Name | Age | Positions and Offices | ||
Lai Jinpeng | 45 | Chief Executive Officer, President, Secretary, Treasurer, Director |
Lai Jinpeng - Chief Executive Officer, President, Secretary, Treasurer, Director
Mr. Lai Jinpeng received a Diploma in Internet Application from Guangzhou Industry Technical College in Guangdong Province, China.
Mr. Lai has been serving as the Company’s Chief Executive Officer, President, Secretary, Treasurer, and Director since July 17, 2018. Aside from setting the strategy and direction for the Company, he is also responsible for building and leading a team to execute the daily operations of the Company. Mr. Lai is also responsible for raising and allocating capital for the Company’s priorities. Prior to joining our company, from October 2006 to October 2010, Mr. Lai served as a Manager of Technology at Guangzhou Pacific Network Technology Limited, an enterprise infrastructure software products company. From November 2010 to June 2013 Mr. Lai served as President of Huizhou Xinlian Computer Technology Limited, a Chinese developer of software solutions. Subsequently, from June 2013 to July 2018, Mr. Lai served as Senior Vice President of the Sales Department at Shenzhen Zhiban Artificial Intelligent Technology Limited, a Chinese Internet media delivery software and services provider.
Mr. Lai’s experience in corporate management and business development has led the Board of directors to reach the conclusion that he should serve as President, Chief Executive Officer and Director of the Company.

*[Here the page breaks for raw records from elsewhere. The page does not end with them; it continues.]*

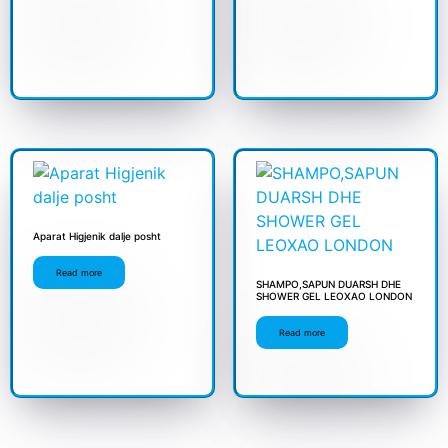
Aparat Higjenik dalje posht
Read more
SHAMPO,SAPUN DUARSH DHE
SHOWER GEL LEOXAO LONDON
Read more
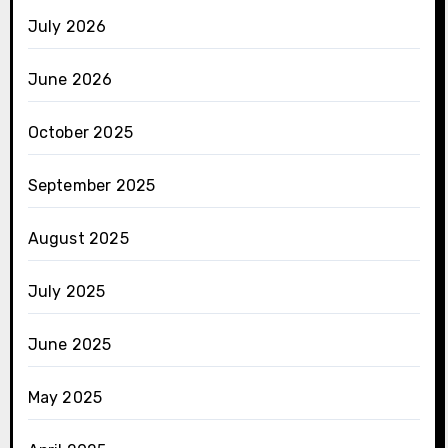
July 2026
June 2026
October 2025
September 2025
August 2025
July 2025
June 2025
May 2025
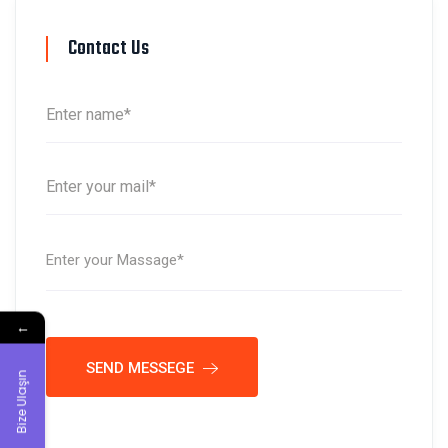
Contact Us
←
SEND MESSEGE
Bize Ulaşın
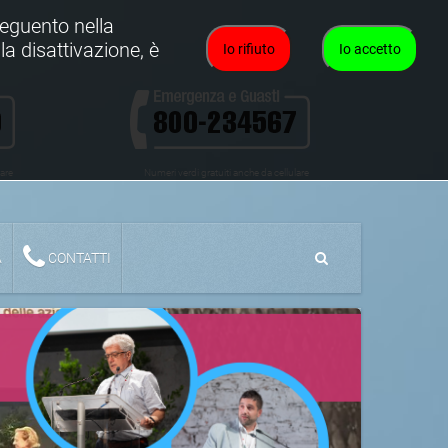
oseguento nella
la disattivazione, è
Io rifiuto
Io accetto
lare
Numeri verdi gratuiti anche da cellulare
A
CONTATTI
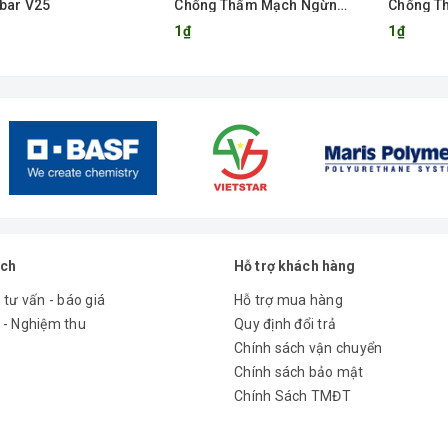
bar V25
Chống Thấm Mạch Ngừng,
Chống T
Khe Co Giãn
Và Khe C
1₫
1₫
ách
Hỗ trợ khách hàng
 tư vấn - báo giá
Hỗ trợ mua hàng
 - Nghiệm thu
Quy định đổi trả
Chính sách vận chuyển
Chính sách bảo mật
Chính Sách TMĐT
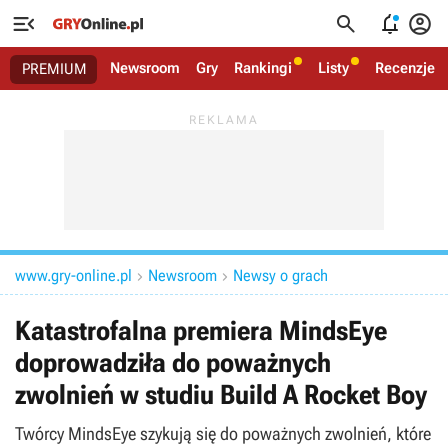




Newsroom
Gry
Rankingi
Listy
Recenzje
PREMIUM
www.gry-online.pl
Newsroom
Newsy o grach


Katastrofalna premiera MindsEye
doprowadziła do poważnych
zwolnień w studiu Build A Rocket Boy
Twórcy MindsEye szykują się do poważnych zwolnień, które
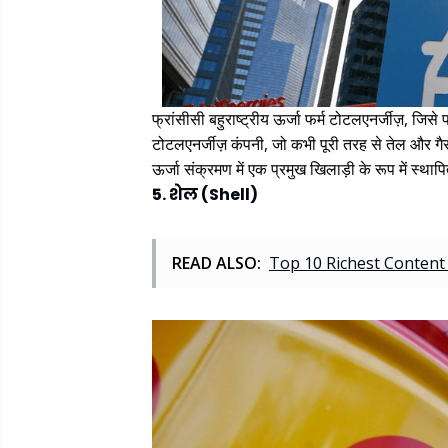
फ्रांसीसी बहुराष्ट्रीय ऊर्जा फर्म टोटलएनर्जीज़, जिस
टोटलएनर्जीज़ कंपनी, जो कभी पूरी तरह से तेल और गैस 
ऊर्जा संक्रमण में एक प्रमुख खिलाड़ी के रूप में स्
5. शेल (Shell)
READ ALSO:
Top 10 Richest Content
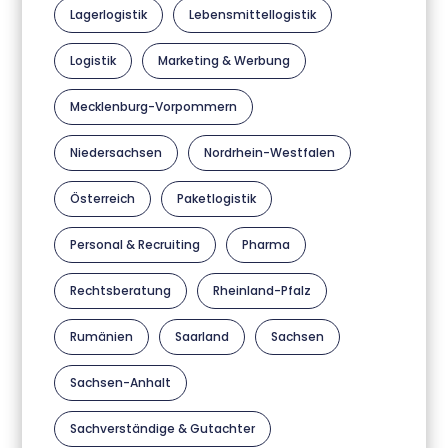
Lagerlogistik
Lebensmittellogistik
Logistik
Marketing & Werbung
Mecklenburg-Vorpommern
Niedersachsen
Nordrhein-Westfalen
Österreich
Paketlogistik
Personal & Recruiting
Pharma
Rechtsberatung
Rheinland-Pfalz
Rumänien
Saarland
Sachsen
Sachsen-Anhalt
Sachverständige & Gutachter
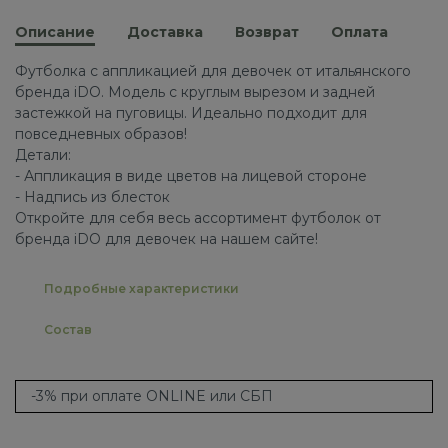
Описание
Доставка
Возврат
Оплата
Футболка с аппликацией для девочек от итальянского
бренда iDO. Модель с круглым вырезом и задней
застежкой на пуговицы. Идеально подходит для
повседневных образов!
Детали:
- Аппликация в виде цветов на лицевой стороне
- Надпись из блесток
Откройте для себя весь ассортимент футболок от
бренда iDO для девочек на нашем сайте!
Подробные характеристики
Состав
-3% при оплате ONLINE или СБП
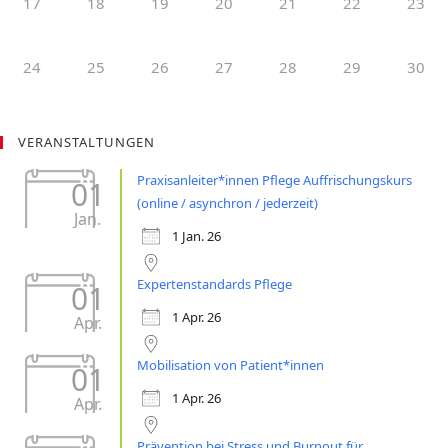
17
18
19
20
21
22
23
24
25
26
27
28
29
30
VERANSTALTUNGEN
Praxisanleiter*innen Pflege Auffrischungskurs
01
(online / asynchron / jederzeit)
Jan.
1 Jan. 26
Expertenstandards Pflege
01
1 Apr. 26
Apr.
Mobilisation von Patient*innen
01
1 Apr. 26
Apr.
Prävention bei Stress und Burnout für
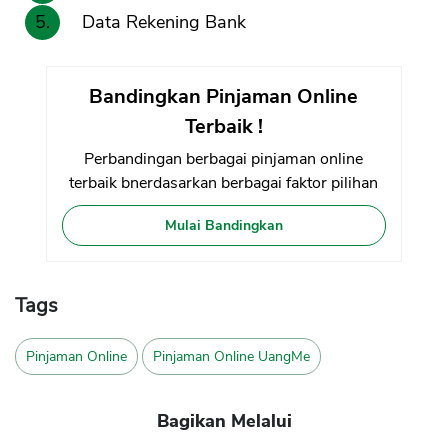
Data Rekening Bank
Bandingkan Pinjaman Online
Terbaik !
Perbandingan berbagai pinjaman online
terbaik bnerdasarkan berbagai faktor pilihan
Mulai Bandingkan
Tags
Pinjaman Online
Pinjaman Online UangMe
Bagikan Melalui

Involvement in Certain Legal Proceedings
Our Directors and our Officers have not been involved in any of the following events during the past ten years:
1. Bankruptcy petition filed by or against any business of which such person was a general partner or executive officer either at the time of the bankruptcy or within two years prior to that time;
2. Any conviction in a criminal proceeding or being subject to a pending criminal proceeding (excluding traffic violations and other minor offenses);
3. Being subject to any order, judgment, or decree, not subsequently reversed, suspended or vacated, of any court of competent jurisdiction, permanently or temporarily enjoining, barring, suspending or otherwise limiting his/her involvement in any type of business, securities or banking activities; or
4. Being found by a court of competent jurisdiction (in a civil action), the Commission or the Commodity Futures Trading Commission to have violated a federal or state securities or commodities law, and the judgment has not been reversed, suspended, or vacated.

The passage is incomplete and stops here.